Shi'ite Muslims all over the world have been beating themselves with sharp blades, covering their bodies in mud and lighting bonfires in the streets to mourn the death of the Prophet Muhammad's grandson today.
Photographs from Delhi, India, showed shockingly young boys lashing their own backs with small knives and chains.
Thousands of men performed the same brutal practice in Lebanon, Bangladesh, Iraq, Pakistan and Myanmar and even Athens, Greece.
The bloody rituals were part of the holy Day of Ashura, when Shi'ite Muslims remember the death of Imam Hussein at the Battle of Karbala in 680 AD.
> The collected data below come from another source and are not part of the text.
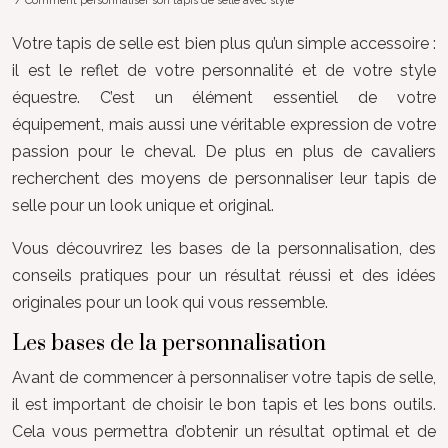
/ Comment personnaliser son tapis de selle avec style
Votre tapis de selle est bien plus qu’un simple accessoire :
il est le reflet de votre personnalité et de votre style
équestre. C’est un élément essentiel de votre
équipement, mais aussi une véritable expression de votre
passion pour le cheval. De plus en plus de cavaliers
recherchent des moyens de personnaliser leur tapis de
selle pour un look unique et original.
Vous découvrirez les bases de la personnalisation, des
conseils pratiques pour un résultat réussi et des idées
originales pour un look qui vous ressemble.
Les bases de la personnalisation
Avant de commencer à personnaliser votre tapis de selle,
il est important de choisir le bon tapis et les bons outils.
Cela vous permettra d’obtenir un résultat optimal et de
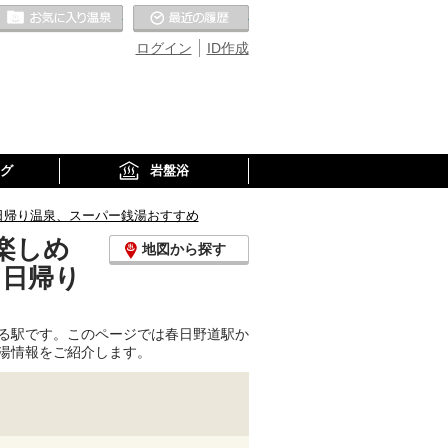
お気に入りの温泉
最近の履歴
ログイン
ID作成
グ
岩盤浴
日帰り温泉、スーパー銭湯おすすめ
楽しめ
地図から探す
、日帰り
る駅です。このページでは春日野道駅か
湯情報をご紹介します。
Shi'ite devotees wiped the tears from their eyes as the listened to the accounts of Hussein's death under the golden dome of Imam Hussein's mausoleum in Karbala, Iraq.
Thousands of Muslims from neighbouring Iran visit the shrine, which lies around 50 miles from the capital Baghdad, every year.
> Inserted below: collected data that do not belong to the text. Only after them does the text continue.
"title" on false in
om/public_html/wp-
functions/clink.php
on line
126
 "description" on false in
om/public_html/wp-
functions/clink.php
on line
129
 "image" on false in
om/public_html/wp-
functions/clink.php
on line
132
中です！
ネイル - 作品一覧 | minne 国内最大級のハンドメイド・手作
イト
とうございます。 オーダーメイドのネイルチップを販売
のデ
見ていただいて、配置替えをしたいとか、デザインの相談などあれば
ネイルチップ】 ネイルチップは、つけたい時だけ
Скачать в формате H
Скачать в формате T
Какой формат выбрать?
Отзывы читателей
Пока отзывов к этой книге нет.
Millions across the globe, from Lebanon to south-east Asia, hold processions in their home towns and take part in a variety of rituals.
Some beat their backs to a drumbeat using chains or blades, while others beat their heads with a sword until blood drenches their faces and white 'mourning robes'.
Karbala and other cities hosted reenactments of what Shi'ites refer to as Hussein's martyrdom, complete with horseback warriors and the annual 'mud rubbing' ceremony took place in Khorramabad, southern Iran.
Hundreds of men and women jumped into vats of wet mud before standing by huge bonfires lit in the middle of the streets to dry it on their skin and clothes.
'Mud Rubbing' is a traditional ceremony that is held in the city of Khorramabad every year to commemorate the Ashura day.